Linear Algebra in the AI Age

An online book for MATH 5110: Applied Linear Algebra and Matrix Analysis. The book presents linear algebra as a language for geometry, computation, data, algorithms, modeling, and artificial intelligence.

Computational Labs

Many courses include Python-based labs, simulations, notebooks, and applied projects. These labs help students connect theory with computation, data analysis, visualization, and algorithmic thinking.

Project-Based Learning

Graduate and undergraduate projects often involve real data, mathematical modeling, machine learning, stochastic simulation, optimization, linear algebra, and interdisciplinary applications.

AI-Assisted Learning

Some public teaching resources explore how AI tools can support coding, visualization, debugging, simulation, mathematical explanation, and independent study while preserving mathematical rigor.

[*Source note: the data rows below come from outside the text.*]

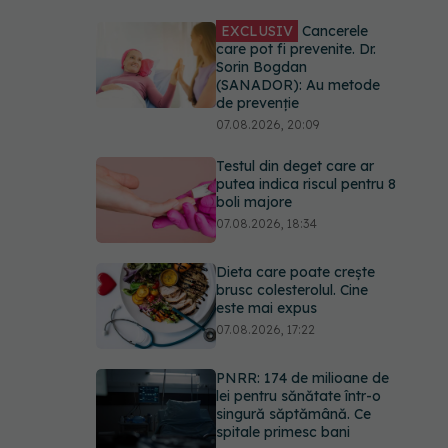
EXCLUSIV
Cancerele
care pot fi prevenite. Dr.
Sorin Bogdan
(SANADOR): Au metode
de prevenție
07.08.2026, 20:09
Testul din deget care ar
putea indica riscul pentru 8
boli majore
07.08.2026, 18:34
Dieta care poate crește
brusc colesterolul. Cine
este mai expus
07.08.2026, 17:22
PNRR: 174 de milioane de
lei pentru sănătate într-o
singură săptămână. Ce
spitale primesc bani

Student Advising and Independent Study

I supervise reading courses, independent studies, honors projects, and student research projects in applied mathematics, statistics, probability, machine learning, topology, and data science.

Teaching Philosophy

My teaching connects mathematical structure, computation, real data, and modern applications. In my courses, students learn not only definitions and theorems, but also how mathematical ideas become algorithms, models, simulations, and tools for data science, machine learning, probability, statistics, optimization, and artificial intelligence.